In other words, does the inequality,
$$\int_1^{i+1}f(x) \, dx \leq \sum_{n=1}^i a_n \leq \int_1^n f(x) \, dx+a_1,$$
only hold when $f(x)$ is continuous, monotone and decreasing?
Also $f(n)=a_n$.
In other words, does the inequality,
$$\int_1^{i+1}f(x) \, dx \leq \sum_{n=1}^i a_n \leq \int_1^n f(x) \, dx+a_1,$$
only hold when $f(x)$ is continuous, monotone and decreasing?
Also $f(n)=a_n$.
A theorem of Hardy states that for a nonnegative function $f$ (which is not necessarily monotone), the sum $\sum_{j=1}^nf(j)$ and the integral $\int_0^nf(t)\, dt $ converge or diverge together if $f$ has a continuous derivative satisfying
$$\int_0^{\infty}|f'(t)|dt < \infty.$$
The integral test also holds under weaker conditions where it is sufficient only that the total variation of $f$ on $[0,n]$ is bounded for all $n$.

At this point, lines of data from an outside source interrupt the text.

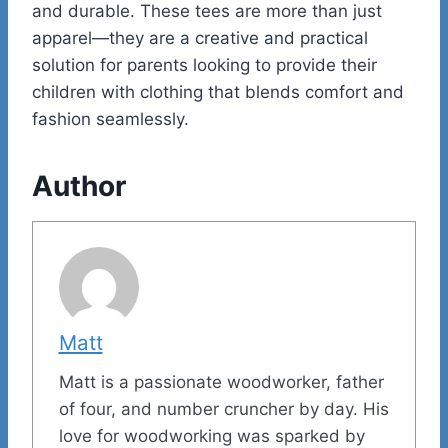
and durable. These tees are more than just
apparel—they are a creative and practical
solution for parents looking to provide their
children with clothing that blends comfort and
fashion seamlessly.
Author
Matt
Matt is a passionate woodworker, father
of four, and number cruncher by day. His
love for woodworking was sparked by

A proof of Hardy's result is as follows:
Let $\{t\}$ denote the fractional part of $t$. Then
$$\int_0^n \{t\}f'(t) \, dt = \sum_{j=1}^n \int_{j-1}^j(t-j+1)f'(t) \,dt.$$
Integrating by parts,
$$\int_0^n \{t\}f'(t) \, dt = \sum_{j=1}^n \left[(t-j+1)f(t)|_{j-1}^j-\int_{j-1}^jf(t) \,dt \right] \\ = \sum_{j=1}^n f(j)-\int_{0}^nf(t)\,dt.$$
Hence, for all $n$
$$|\sum_{j=1}^n f(j)-\int_{0}^nf(t)\,dt| \leqslant \int_0^n|\{t\}f'(t)| \, dt \leqslant \int_0^{\infty}|f'(t)| \, dt < \infty.$$
From this final inequality, we can make comparisons to show that the integral and sum must converge or diverge together.